* **Extracted information**:
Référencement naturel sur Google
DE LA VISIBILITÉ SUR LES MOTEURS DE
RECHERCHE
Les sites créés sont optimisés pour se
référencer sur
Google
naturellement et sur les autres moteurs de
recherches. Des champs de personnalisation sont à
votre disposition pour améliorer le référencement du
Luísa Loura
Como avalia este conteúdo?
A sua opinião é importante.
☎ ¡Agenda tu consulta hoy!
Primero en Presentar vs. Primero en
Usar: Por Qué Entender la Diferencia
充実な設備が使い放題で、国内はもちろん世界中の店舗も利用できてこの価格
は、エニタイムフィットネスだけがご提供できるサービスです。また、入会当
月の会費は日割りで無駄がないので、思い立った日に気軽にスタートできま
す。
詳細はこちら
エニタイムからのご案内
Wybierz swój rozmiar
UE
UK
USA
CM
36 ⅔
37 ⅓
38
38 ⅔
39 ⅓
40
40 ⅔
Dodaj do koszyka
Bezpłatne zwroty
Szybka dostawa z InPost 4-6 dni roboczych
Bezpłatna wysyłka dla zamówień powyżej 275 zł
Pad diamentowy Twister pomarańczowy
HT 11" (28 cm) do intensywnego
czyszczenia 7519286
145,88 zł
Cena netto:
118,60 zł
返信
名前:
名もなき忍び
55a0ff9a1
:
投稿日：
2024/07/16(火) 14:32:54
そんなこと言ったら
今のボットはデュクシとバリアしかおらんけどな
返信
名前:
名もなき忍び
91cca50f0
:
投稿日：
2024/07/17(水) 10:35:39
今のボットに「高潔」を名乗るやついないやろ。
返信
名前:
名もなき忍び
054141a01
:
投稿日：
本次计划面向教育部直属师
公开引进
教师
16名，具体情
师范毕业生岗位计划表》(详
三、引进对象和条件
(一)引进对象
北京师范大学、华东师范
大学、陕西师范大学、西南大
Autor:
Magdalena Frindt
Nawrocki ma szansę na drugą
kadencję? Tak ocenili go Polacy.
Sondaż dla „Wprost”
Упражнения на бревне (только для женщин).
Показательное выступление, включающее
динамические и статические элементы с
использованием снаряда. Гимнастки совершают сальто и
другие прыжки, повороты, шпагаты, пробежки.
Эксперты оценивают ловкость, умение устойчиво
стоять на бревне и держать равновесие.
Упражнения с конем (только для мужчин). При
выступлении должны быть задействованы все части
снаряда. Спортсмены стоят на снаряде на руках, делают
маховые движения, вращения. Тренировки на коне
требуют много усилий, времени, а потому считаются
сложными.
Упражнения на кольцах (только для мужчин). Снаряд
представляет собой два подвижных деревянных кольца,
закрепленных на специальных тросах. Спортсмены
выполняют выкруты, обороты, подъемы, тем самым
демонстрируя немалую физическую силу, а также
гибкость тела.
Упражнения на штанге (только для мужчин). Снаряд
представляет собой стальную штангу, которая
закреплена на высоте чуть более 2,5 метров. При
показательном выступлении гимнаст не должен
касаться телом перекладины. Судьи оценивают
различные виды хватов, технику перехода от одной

* **What is expected**: Only the lines from the first line of the records through the one containing "Como avalia este conteúdo?" should be reproduced, exactly, with both of them included.

* **Response for this exercise**:
Référencement naturel sur Google
DE LA VISIBILITÉ SUR LES MOTEURS DE
RECHERCHE
Les sites créés sont optimisés pour se
référencer sur
Google
naturellement et sur les autres moteurs de
recherches. Des champs de personnalisation sont à
votre disposition pour améliorer le référencement du
Luísa Loura
Como avalia este conteúdo?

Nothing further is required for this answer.